La ausencia de fiebre ha sido reemplazada por un cansancio que me desmigaja los huesos. A lo largo de estos días, he dormido unas doce o trece horas diarias, como cuando era adolescente y sentía que las extremidades se alargaban en la noche, y al despertarme no cabía en mi propia piel recién estirada. Pero ya no soy adolescente. Ahora soy un tanteo de mujer y me pregunto hasta cuándo durará esta modorra de marmota perezosa. Supongo que hasta que termine la enfermedad. O tal vez hasta que decida marcharse esta pena ya amiga, mi conviviente, este amargor de cadenas enhebradas, esta cargante obesa estúpida viscosa con cola de lagartija.

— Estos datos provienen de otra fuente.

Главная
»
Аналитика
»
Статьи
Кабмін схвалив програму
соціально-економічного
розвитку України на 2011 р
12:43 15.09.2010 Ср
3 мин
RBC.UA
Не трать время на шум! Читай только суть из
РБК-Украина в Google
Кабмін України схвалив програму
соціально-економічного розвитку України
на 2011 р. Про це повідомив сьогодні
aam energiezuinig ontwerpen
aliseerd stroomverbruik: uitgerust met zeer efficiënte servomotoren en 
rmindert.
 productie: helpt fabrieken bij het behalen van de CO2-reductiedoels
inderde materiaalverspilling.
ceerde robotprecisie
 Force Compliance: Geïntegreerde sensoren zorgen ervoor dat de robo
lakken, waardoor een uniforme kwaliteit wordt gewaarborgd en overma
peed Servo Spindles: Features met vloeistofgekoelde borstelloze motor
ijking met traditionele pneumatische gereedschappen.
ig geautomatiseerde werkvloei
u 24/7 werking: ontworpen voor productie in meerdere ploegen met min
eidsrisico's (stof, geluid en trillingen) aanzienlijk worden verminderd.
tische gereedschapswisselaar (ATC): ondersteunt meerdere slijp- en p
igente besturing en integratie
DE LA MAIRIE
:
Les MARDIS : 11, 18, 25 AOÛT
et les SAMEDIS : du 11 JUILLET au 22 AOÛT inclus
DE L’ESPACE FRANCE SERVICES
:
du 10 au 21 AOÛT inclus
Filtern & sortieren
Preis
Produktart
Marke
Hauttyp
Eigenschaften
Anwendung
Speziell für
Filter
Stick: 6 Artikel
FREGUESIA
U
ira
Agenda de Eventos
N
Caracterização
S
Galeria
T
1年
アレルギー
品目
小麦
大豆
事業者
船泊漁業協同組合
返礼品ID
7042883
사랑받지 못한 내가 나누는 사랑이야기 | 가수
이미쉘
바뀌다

Me pregunto si, igual que tú, yo también recibiría la muerte como vacaciones.
Pero me estoy dejando arrastrar por imaginaciones de enferma confinada. Yo venía a hablarte de mis sueños.

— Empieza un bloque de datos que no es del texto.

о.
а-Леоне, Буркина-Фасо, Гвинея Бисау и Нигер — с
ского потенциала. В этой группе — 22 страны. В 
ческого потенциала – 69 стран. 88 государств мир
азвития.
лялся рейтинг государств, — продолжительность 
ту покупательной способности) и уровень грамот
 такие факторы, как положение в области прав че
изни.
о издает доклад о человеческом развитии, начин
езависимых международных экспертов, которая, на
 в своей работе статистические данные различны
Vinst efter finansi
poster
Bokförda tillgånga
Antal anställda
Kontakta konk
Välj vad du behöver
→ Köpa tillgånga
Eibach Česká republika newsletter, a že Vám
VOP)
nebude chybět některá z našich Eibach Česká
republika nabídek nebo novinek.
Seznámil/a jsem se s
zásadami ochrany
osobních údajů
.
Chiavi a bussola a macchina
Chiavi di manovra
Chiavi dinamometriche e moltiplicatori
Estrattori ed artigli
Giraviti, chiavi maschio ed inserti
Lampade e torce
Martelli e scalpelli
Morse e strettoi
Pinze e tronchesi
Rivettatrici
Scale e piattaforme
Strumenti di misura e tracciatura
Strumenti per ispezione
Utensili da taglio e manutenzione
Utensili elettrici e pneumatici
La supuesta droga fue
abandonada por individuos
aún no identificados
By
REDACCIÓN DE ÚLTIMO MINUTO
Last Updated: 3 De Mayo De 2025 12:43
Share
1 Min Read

Ayer me desperté muy agitada de la siesta. El sueño empezaba bien: mi hermana y yo vivíamos en un caserón con jardín y setos en forma de cubo. Pero, como corresponde a un sueño gestado en una cabeza indispuesta y melodramática, se transformaba en pesadilla. De entre los setos salía un perro, un golden retriever que me parecía demasiado bajito, el tamaño del perro salchicha más alto de la familia. Cuando me fijaba en él, me daba cuenta de que tenía las patas cortadas. Caminaba con muñones sanguinolentos por el jardín. Dejaba una ristra de puntos y rayas burdeos sobre el mordisco de yerba verde.

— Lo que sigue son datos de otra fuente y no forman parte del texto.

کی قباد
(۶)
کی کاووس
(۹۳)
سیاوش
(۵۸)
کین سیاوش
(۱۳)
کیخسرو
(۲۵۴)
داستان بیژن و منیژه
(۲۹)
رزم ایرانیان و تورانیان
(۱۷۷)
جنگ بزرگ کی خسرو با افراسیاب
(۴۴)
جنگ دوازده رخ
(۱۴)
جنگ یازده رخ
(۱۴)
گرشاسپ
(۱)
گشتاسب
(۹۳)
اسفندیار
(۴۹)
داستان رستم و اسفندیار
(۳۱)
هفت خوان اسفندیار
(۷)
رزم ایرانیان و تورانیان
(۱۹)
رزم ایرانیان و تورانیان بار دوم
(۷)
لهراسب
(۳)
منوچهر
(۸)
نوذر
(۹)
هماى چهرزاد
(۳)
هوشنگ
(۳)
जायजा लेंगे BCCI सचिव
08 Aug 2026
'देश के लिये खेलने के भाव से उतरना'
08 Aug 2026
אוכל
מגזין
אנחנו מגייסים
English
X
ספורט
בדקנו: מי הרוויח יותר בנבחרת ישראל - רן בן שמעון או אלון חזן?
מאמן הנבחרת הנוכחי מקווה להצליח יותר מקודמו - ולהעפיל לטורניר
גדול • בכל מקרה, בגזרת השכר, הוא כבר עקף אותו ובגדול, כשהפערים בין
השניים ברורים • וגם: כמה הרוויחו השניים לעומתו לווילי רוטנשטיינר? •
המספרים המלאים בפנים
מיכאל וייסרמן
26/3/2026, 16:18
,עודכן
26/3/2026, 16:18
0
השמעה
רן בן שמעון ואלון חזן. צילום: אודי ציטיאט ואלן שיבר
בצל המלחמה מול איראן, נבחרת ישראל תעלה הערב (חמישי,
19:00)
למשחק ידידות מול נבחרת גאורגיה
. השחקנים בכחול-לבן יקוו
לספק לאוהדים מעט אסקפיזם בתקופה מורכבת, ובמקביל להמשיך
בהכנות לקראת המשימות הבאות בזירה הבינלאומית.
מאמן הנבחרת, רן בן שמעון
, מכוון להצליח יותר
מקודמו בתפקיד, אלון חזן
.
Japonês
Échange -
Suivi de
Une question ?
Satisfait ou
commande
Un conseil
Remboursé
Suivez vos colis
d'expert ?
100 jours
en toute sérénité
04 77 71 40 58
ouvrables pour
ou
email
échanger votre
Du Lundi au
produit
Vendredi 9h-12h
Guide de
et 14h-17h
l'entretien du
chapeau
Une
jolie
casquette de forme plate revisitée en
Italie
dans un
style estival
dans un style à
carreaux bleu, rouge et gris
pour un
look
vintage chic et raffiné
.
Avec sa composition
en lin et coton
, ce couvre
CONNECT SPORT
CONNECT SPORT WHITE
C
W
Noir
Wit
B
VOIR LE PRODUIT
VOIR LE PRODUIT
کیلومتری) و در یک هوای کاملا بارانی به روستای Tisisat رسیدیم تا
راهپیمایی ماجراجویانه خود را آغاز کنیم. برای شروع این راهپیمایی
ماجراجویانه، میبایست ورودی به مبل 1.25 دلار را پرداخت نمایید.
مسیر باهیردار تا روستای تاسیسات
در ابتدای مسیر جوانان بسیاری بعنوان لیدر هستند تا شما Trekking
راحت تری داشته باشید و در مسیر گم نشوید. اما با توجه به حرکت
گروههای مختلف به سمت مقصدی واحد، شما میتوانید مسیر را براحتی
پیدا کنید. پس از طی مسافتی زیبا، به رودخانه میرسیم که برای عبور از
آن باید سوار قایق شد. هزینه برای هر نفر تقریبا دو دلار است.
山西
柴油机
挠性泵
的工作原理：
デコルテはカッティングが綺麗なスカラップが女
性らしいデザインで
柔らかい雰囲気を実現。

Se me remueven las tripas al recordarlo, Pedro Lemebel. He tenido que beber agua para bajar la bilis que me sube solo de pensarlo.
En el sueño transformado a pesadilla, intentaba coger al perro en brazos, pero pesaba demasiado. El perro lloraba, aullaba agonizante con sonido de castañuelas. Yo buscaba en el móvil un veterinario cercano. El más próximo estaba a cincuenta kilómetros. Con el perro a mis pies, en medio de la carretera, hacía gestos a los taxis, pero ninguno paraba. Me miraban igual que se mira a una mujer que, de tanta desesperación y alcoholismo, ha asesinado a su hijo y ahora lo sostiene envuelto en una mantita como de feria sevillana a la inversa: fondo blanco y puntos rojos. Mi hermana de pesadilla me decía que lo dejase desangrarse, y yo le tomaba la palabra. Volvía a esconder al perro entre los setos y escuchaba cómo sus gorgoritos de opereta fallecían.
Le conté el sueño a mi psicóloga, que no pudo evitar las especulaciones médicas sobre el porqué de mis locuras. Para que te hagas una idea, querido Pedro Lemebel, me dijo: «Ese animal indefenso al que debes cuidar es tu parte más vulnerable. Es tu subconsciente diciéndote que tienes un lado herido de muerte y que estás ansiosa por curarlo pero, por ahora, no tienes las herramientas necesarias».
O algo así dijo.
Y tú, Pedro Lemebel, mi escuchador ideal, ¿qué opinas?